Falsch. Der Ort des Quantenteilchens kann nur nicht genau bestimmt werden. Heisenberg'sche Unschärferelation. Ich weiß das schöne bunte Videos versuchen es einfach und anschaulich zu erklären, aber das kann oft zu falschen Schlussfolgerungen führen. Das selbe Problem gibts auch bei der Darstellung vom Urknall. Quantenmechanik und Urknall kann man nicht korrekt darstellen, geschweige denn sich vorstellen.
... Wenn ich also zu einer bestimmten Zeit in einem räumlichen Bereich zwei Quantenobjekte wahrnehme, sind das dann zwei verschiedene Quantenobjekte oder ein und das selbe?
Von Wahrnehmen kann keine Rede sein. "Wer glaubt Quantenphysik zu verstehen, versteht Quantenphysik nicht." Wissenschaftler können die Welt der Quantenphysik mathematisch darstellen, sich da bildlich was drunter vorzustellen ist unmöglich.
Was ist also meine Aussage über die Quantenobjekte?
1 + 1 = 2 ?
oder
1 + 1 = 1 ?
Beide Aussagen wären möglich.
Schon allein bei einem solchen einfachen Sachverhalt gibt es Streitigkeiten.
Auch durch die Erkenntnisse der Quantenphysik wird die Logik des atomaren Bereichs nicht außer Kraft gesetzt. Die Streitigkeiten beziehen sich also nur auf den subatomaren Bereich.

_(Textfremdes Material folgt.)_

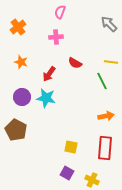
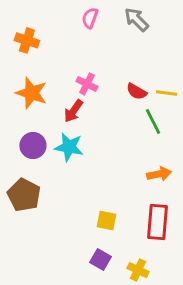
gray arrow: (109, 24) -> (137, 19), moved
orange cross: (18, 27) -> (27, 40), turned -35
pink cross: (56, 37) -> (87, 84), moved, turned 32
orange star: (21, 62) -> (31, 93), size x1.5
red semicircle: (75, 63) -> (137, 91), moved

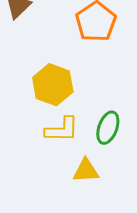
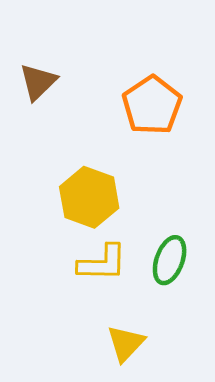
yellow triangle: (86, 171) -> (126, 343), moved, turned -44

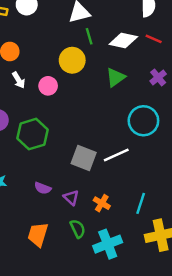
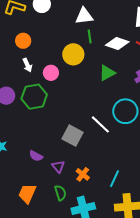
green hexagon: (32, 134) -> (34, 97), moved
white line: (116, 155) -> (100, 124), moved, turned 60

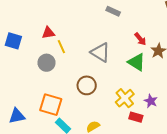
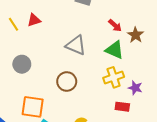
red triangle: (48, 33) -> (34, 20), moved
yellow line: (61, 47) -> (14, 24), moved
yellow cross: (125, 98) -> (114, 77), moved, turned 30

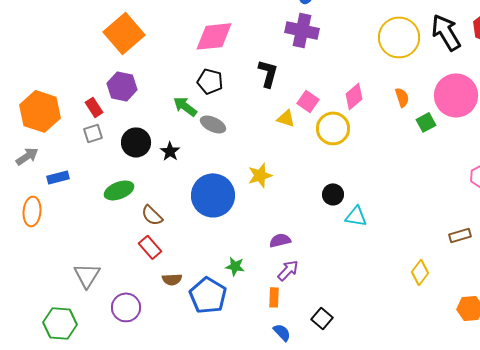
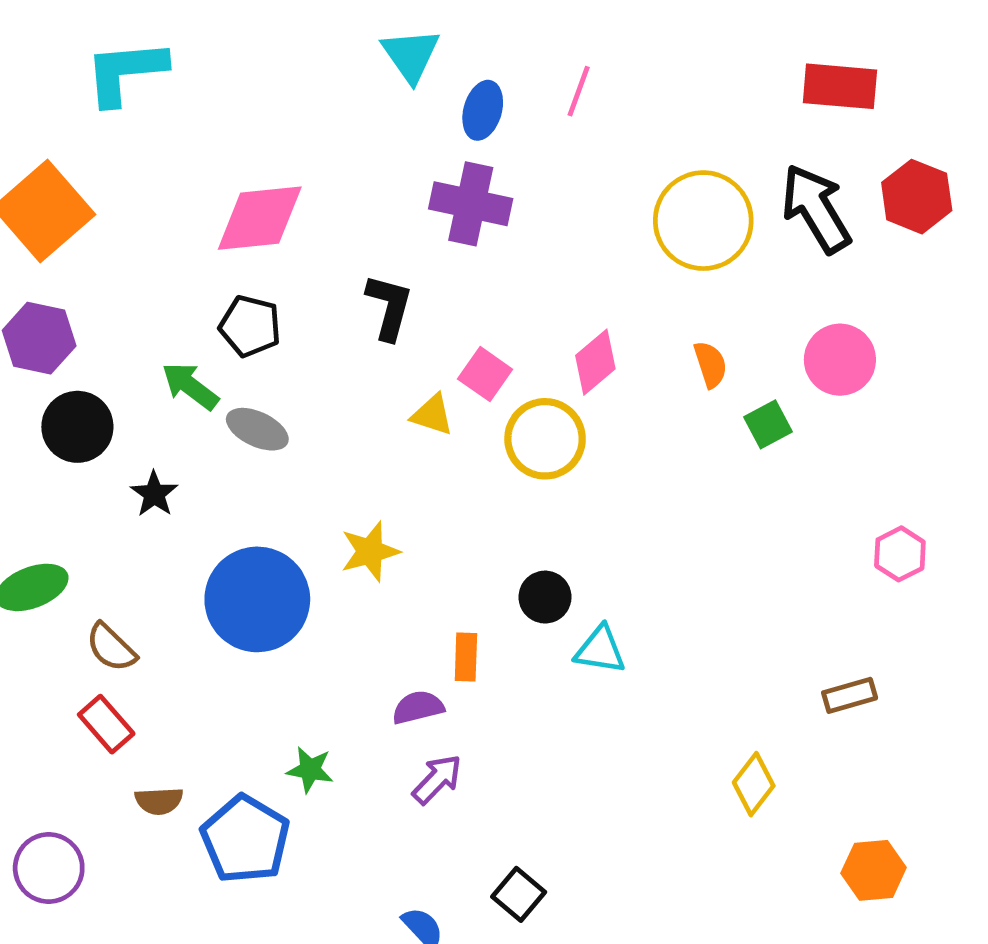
pink circle: (456, 95) -> (840, 360), size x0.7
black circle: (136, 142) -> (77, 427), moved
orange rectangle: (274, 297) -> (466, 657), moved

Der Mensch kann als Maschine nur endlich viele Entscheidungen treffen und keine unendlich vielen, um einen freien Willen zu haben.
freier Wille ist unabhängig davon wieviele Entscheidungen getroffen werden können. Tatsächlich freier Wille existiert nicht. Allerdings die Illusion von freiem Willen beruht auf dem Nichtwissen von Ursachen.
Umso höher die Anzahl unbekannter Ursachen ist, die zu einer bestimmten Entscheidung führen, desto ausgeprägter ist die Illusion des freien Willens.